You can see remote kill switches in action at any Monster Truck show. Before the trucks “perform” they do a test of the kill system. Watch closely. The truck will rev up, start to move and then shut down as if it stalled. It will restart in a second and then go on with the show.
They do not want one of those monsters breaking loose and running up into the stands.
Probably. But…
Just about anything that exists to be used can be misused, and a hundred thousand innocuous items can be used to do harm. Even if we could conceivably anticipate all the possibilities for harmful use of any given thing, which we can’t (because determined minds can always invent more workarounds than there are safety features), who would choose to pay extra for the murder-prevention model? the person who will never use it to kill with—or the person who intends to kill with it?
And what shall we do with everything else that might be used to hurt someone? Do we need protections built into baseball bats? How about hammers, pillows, cans of baked beans?
It makes more sense to me to try to enlighten minds away from hatred and division than to modify all devices to thwart evil intent.
@LuckyGuy Onstar kill switches don’t stop vehicular attacks in progress. They just prevent the car being started when the bank wants to repo your car, or someone reports it stolen, or they can limit the speed if police coordinate with them and see the car and determine it’s safe to do so.
Some kinds of kill switches are tied to the operator so that when they fall off or out of the vehicle, the engine dies.
I keep reading this question over and over, thinking there’s something I must be missing. But that isn’t it. This question boils down to “is it possible to equip trucks with a device capable of reading minds.”? My guess is no.
@Zaku Someone has to order Onstar to stop the car. That does take a few minutes.
I suppose inductive loops can be placed on sidewalks that will automatically command the system to stop. But, the perps will just use an older car.
Soon most new cars will come with radar braking and pedestrian avoidance. It will take a long toime to get old cars off the road. Where there’s a will, there’s a way.
@LuckyGuy Not everyone has that will (fortunately, I would say). I don’t think I’ll even have the will to drive at all if all the robot-control, police-control, insurance-control, bank-control, track-your-every-movement crap is the only way of the future.

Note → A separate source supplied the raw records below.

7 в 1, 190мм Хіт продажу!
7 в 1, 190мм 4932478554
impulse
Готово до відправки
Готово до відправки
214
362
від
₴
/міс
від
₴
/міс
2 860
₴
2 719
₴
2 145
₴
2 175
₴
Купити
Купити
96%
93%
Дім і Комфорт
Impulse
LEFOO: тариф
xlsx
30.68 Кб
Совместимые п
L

And, even if there is still control-freak-human-society and there are no human controllable cars 300 years from now (and no human-controllable hoverboards etc), if there are still humans who are allowed to take action, and humans overall are still as bad at detecting and treating trauma, abuse and mental illness as they are now, so people are still full of repressed rage and feelings of powerlessness (probably not helped by fearful people trying to prevent anyone from piloting anything), they’ll still find ways to kill each other.
@Zaku Yep. i heard that the “radicalized” suspect “spent weeks plotting”.

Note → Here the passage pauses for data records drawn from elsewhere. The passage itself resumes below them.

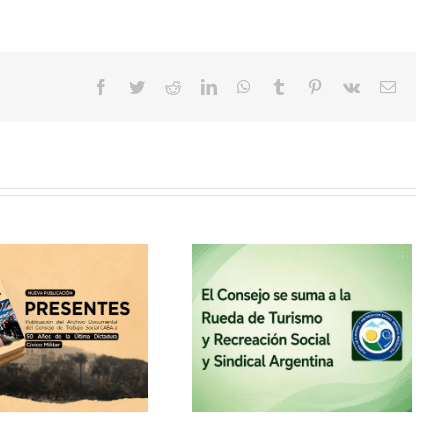
Facebook
Twitter
Reddit
LinkedIn
WhatsApp
Tumblr
Pinterest
Vk
Correo
electrón
El Consejo se suma a la
Rueda de Turismo y
Recreación Social y
Sindical Argentina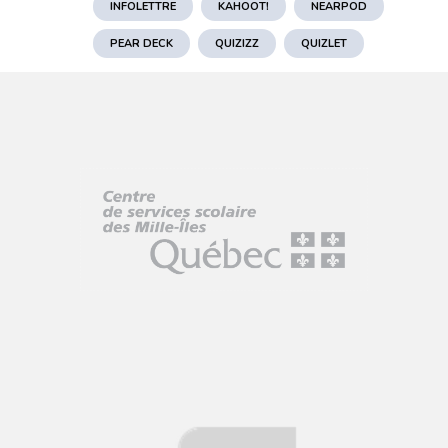
INFOLETTRE
KAHOOT!
NEARPOD
PEAR DECK
QUIZIZZ
QUIZLET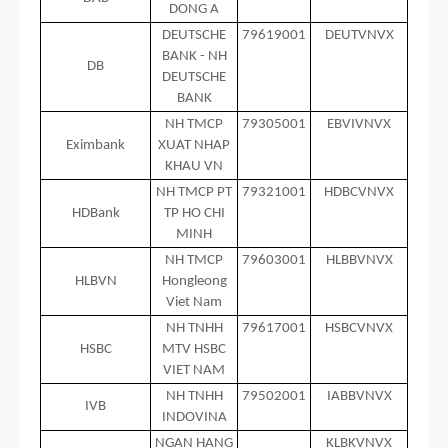
DONG A
DEUTSCHE
79619001
DEUTVNVX
BANK - NH
DB
DEUTSCHE
BANK
NH TMCP
79305001
EBVIVNVX
Eximbank
XUAT NHAP
KHAU VN
NH TMCP PT
79321001
HDBCVNVX
HDBank
TP HO CHI
MINH
NH TMCP
79603001
HLBBVNVX
HLBVN
Hongleong
Viet Nam
NH TNHH
79617001
HSBCVNVX
HSBC
MTV HSBC
VIET NAM
NH TNHH
79502001
IABBVNVX
IVB
INDOVINA
NGAN HANG
KLBKVNVX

Really? How long did it take to figure out that approach? 30 seconds? They guy was definitely not a rocket scientist.
@LuckyGuy I thought the same thing.
Thank you all for your comments. I should’ve been clearer. You don’t want a car to sense danger and suddenly put you in danger by dying, but I figured it could be triggered by actually hitting someone. So yes there will still be a death, but the car will be unable to continue and kill dozens more. Not to mention, it certainly would lower the chances of someone being involved in a hit and run and the driver just drive away.
As for the kind of mechanism, I figure a sort of sensor in the vehicle bumper.
@Pandora As a automotive technician, I can see all kinds of problems with that!